───── MATERIAL FOR THIS EXERCISE

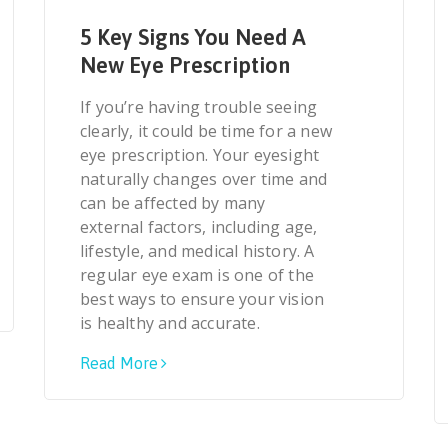
5 Key Signs You Need A
New Eye Prescription
If you’re having trouble seeing
clearly, it could be time for a new
eye prescription. Your eyesight
naturally changes over time and
can be affected by many
external factors, including age,
lifestyle, and medical history. A
regular eye exam is one of the
best ways to ensure your vision
is healthy and accurate.
Read More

──────────

### HOW TO COMPLETE THIS TASK
Copy every line of the data above in which the string "time" appears.

### RESPONSE
clearly, it could be time for a new
naturally changes over time and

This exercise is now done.